The results of this to be hit-and-miss; some keywords return the URL in the next column, others remain blank.
It also seemed to pull the URL of Google's optimised sub-links in the first search result rather than the main website URL: Google Search Result example
I then found the below code here which I ran on a sample list of 1,000 keywords.

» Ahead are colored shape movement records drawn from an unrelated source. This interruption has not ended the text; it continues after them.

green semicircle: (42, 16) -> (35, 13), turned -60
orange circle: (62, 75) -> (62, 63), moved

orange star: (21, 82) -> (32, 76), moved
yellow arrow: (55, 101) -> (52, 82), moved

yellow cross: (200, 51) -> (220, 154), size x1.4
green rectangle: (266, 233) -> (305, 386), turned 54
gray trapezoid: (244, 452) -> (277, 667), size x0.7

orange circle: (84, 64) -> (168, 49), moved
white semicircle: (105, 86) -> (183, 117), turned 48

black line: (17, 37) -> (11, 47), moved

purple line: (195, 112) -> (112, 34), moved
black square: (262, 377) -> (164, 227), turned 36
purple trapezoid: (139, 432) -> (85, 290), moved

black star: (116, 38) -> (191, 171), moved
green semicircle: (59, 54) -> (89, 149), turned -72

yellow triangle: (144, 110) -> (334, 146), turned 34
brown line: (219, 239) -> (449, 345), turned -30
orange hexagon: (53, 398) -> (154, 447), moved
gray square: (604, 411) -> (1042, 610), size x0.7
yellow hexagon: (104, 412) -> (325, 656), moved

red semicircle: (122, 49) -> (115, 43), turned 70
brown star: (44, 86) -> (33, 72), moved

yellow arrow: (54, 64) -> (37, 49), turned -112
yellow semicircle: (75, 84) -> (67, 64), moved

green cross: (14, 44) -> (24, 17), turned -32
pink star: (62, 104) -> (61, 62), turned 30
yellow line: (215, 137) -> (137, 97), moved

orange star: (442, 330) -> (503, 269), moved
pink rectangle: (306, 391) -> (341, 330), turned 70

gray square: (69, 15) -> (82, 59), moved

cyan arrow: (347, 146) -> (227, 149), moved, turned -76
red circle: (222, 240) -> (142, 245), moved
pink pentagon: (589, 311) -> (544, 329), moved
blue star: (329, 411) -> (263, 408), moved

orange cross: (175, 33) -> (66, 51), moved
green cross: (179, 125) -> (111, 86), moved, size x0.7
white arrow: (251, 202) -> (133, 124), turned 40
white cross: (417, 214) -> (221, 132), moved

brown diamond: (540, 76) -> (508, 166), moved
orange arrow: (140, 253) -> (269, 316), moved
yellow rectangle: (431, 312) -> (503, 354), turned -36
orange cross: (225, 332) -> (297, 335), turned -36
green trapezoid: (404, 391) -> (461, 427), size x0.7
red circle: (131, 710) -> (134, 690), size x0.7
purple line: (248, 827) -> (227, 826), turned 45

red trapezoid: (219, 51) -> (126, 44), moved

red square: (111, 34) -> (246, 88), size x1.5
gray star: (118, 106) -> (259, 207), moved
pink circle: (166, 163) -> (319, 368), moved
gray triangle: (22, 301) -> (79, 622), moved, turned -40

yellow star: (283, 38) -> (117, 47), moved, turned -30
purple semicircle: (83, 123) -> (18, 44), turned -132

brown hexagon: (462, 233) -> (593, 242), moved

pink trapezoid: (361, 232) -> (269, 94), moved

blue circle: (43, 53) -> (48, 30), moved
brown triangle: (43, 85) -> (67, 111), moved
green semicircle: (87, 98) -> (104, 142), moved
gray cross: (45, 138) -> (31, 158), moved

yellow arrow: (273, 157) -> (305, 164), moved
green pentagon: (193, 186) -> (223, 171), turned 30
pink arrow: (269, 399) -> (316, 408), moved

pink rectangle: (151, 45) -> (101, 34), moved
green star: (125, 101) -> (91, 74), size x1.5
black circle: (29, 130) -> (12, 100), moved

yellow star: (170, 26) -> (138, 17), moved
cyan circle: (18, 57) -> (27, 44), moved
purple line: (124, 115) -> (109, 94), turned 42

The author of this blog stipulates that this code works for Mozilla Firefox.
I tested IE code that he has also written but this did not achieve the same results (it was adding hyperlinks consisting of descriptive text from the search results rather than the raw URL).
The Firefox code worked until the 714th row, then returned a error message
"Run time error 91: object variable or with block variable not set"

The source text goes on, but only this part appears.